Assigned task:
For the records that follow, restate each one word for word and leave the images behind.
====== Provided entries
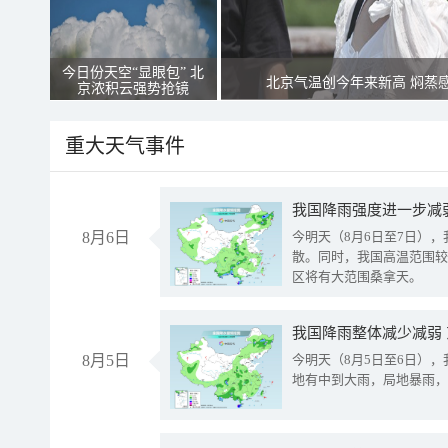
今日份天空“显眼包” 北
北京气温创今年来新高 焖蒸
京浓积云强势抢镜
重大天气事件
8月6日
今明天（8月6日至7日）
散。同时，我国高温范围较
区将有大范围桑拿天。
我国降雨整体减少减弱
8月5日
今明天（8月5日至6日）
地有中到大雨，局地暴雨，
============
Reply to the task:
今日份天空“显眼包” 北
北京气温创今年来新高 焖蒸
京浓积云强势抢镜
重大天气事件
8月6日
今明天（8月6日至7日）
散。同时，我国高温范围较
区将有大范围桑拿天。
我国降雨整体减少减弱
8月5日
今明天（8月5日至6日）
地有中到大雨，局地暴雨，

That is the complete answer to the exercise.